Problem statement: Write the records out exactly as they read, but not the pictures.

--

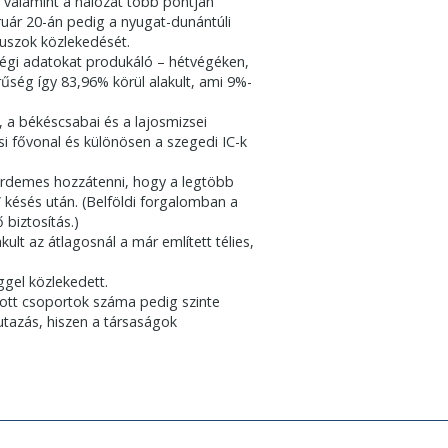
, valamint a hálózat több pontján
ruár 20-án pedig a nyugat-dunántúli
buszok közlekedését.
gi adatokat produkáló – hétvégéken,
űség így 83,96% körül alakult, ami 9%-
 a békéscsabai és a lajosmizsei
si fővonal és különösen a szegedi IC-k
n érdemes hozzátenni, hogy a legtöbb
t” késés után. (Belföldi forgalomban a
 biztosítás.)
 az átlagosnál a már említett télies,
gel közlekedett.
tott csoportok száma pedig szinte
utazás, hiszen a társaságok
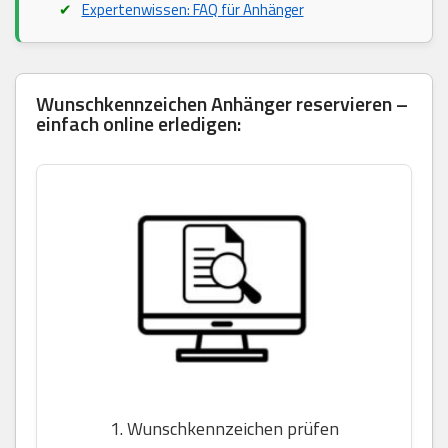
Expertenwissen: FAQ für Anhänger
Wunschkennzeichen Anhänger reservieren –
einfach online erledigen:
1. Wunschkennzeichen prüfen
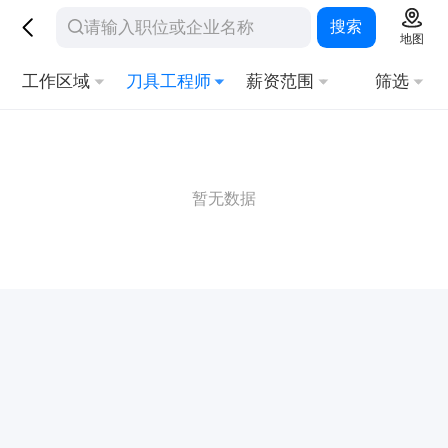
搜索
地图
工作区域
刀具工程师
薪资范围
筛选
暂无数据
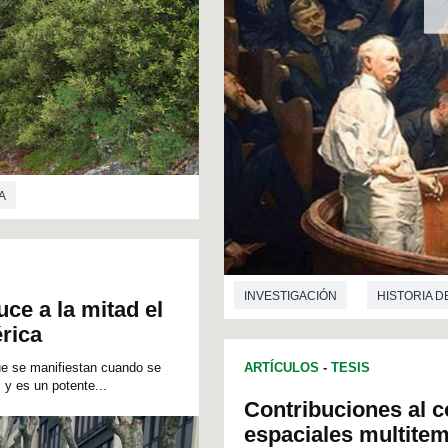
A
INVESTIGACIÓN
HISTORIA D
ce a la mitad el
érica
que se manifiestan cuando se
ARTÍCULOS
-
TESIS
 y es un potente...
Contribuciones al c
espaciales multitem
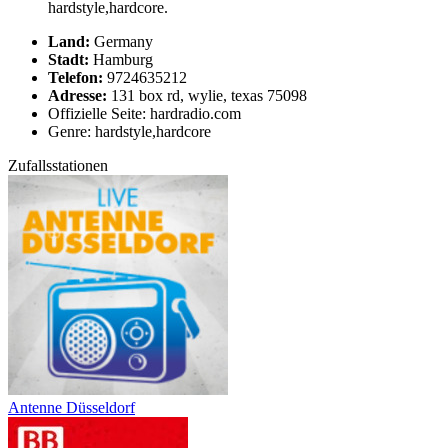
hardstyle,hardcore.
Land:
Germany
Stadt:
Hamburg
Telefon:
9724635212
Adresse:
131 box rd, wylie, texas 75098
Offizielle Seite: hardradio.com
Genre: hardstyle,hardcore
Zufallsstationen
Antenne Düsseldorf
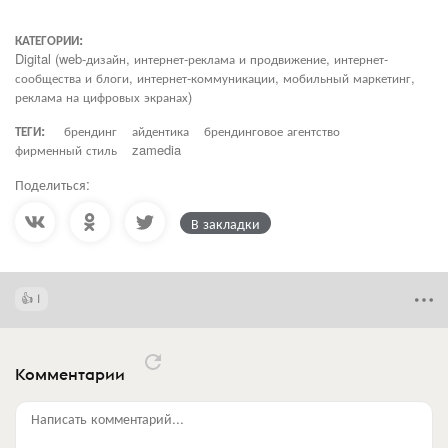
КАТЕГОРИИ:
Digital (web-дизайн, интернет-реклама и продвижение, интернет-
сообщества и блоги, интернет-коммуникации, мобильный маркетинг,
реклама на цифровых экранах)
ТЕГИ:
брендинг
айдентика
брендинговое агентство
фирменный стиль
zamedia
Поделиться:
В закладки
1
Комментарии
Написать комментарий...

--

Task output:
, valamint a hálózat több pontján
ruár 20-án pedig a nyugat-dunántúli
buszok közlekedését.
gi adatokat produkáló – hétvégéken,
űség így 83,96% körül alakult, ami 9%-
 a békéscsabai és a lajosmizsei
si fővonal és különösen a szegedi IC-k
n érdemes hozzátenni, hogy a legtöbb
t” késés után. (Belföldi forgalomban a
 biztosítás.)
 az átlagosnál a már említett télies,
gel közlekedett.
tott csoportok száma pedig szinte
utazás, hiszen a társaságok
Expertenwissen: FAQ für Anhänger
Wunschkennzeichen Anhänger reservieren –
einfach online erledigen:
1. Wunschkennzeichen prüfen
搜索
地图
工作区域
刀具工程师
薪资范围
筛选
暂无数据
A
INVESTIGACIÓN
HISTORIA D
ce a la mitad el
érica
que se manifiestan cuando se
ARTÍCULOS
-
TESIS
 y es un potente...
Contribuciones al c
espaciales multitem
hardstyle,hardcore.
Land:
Germany
Stadt:
Hamburg
Telefon:
9724635212
Adresse:
131 box rd, wylie, texas 75098
Offizielle Seite: hardradio.com
Genre: hardstyle,hardcore
Zufallsstationen
Antenne Düsseldorf
КАТЕГОРИИ:
Digital (web-дизайн, интернет-реклама и продвижение, интернет-
сообщества и блоги, интернет-коммуникации, мобильный маркетинг,
реклама на цифровых экранах)
ТЕГИ:
брендинг
айдентика
брендинговое агентство
фирменный стиль
zamedia
Поделиться:
В закладки
1
Комментарии
Написать комментарий...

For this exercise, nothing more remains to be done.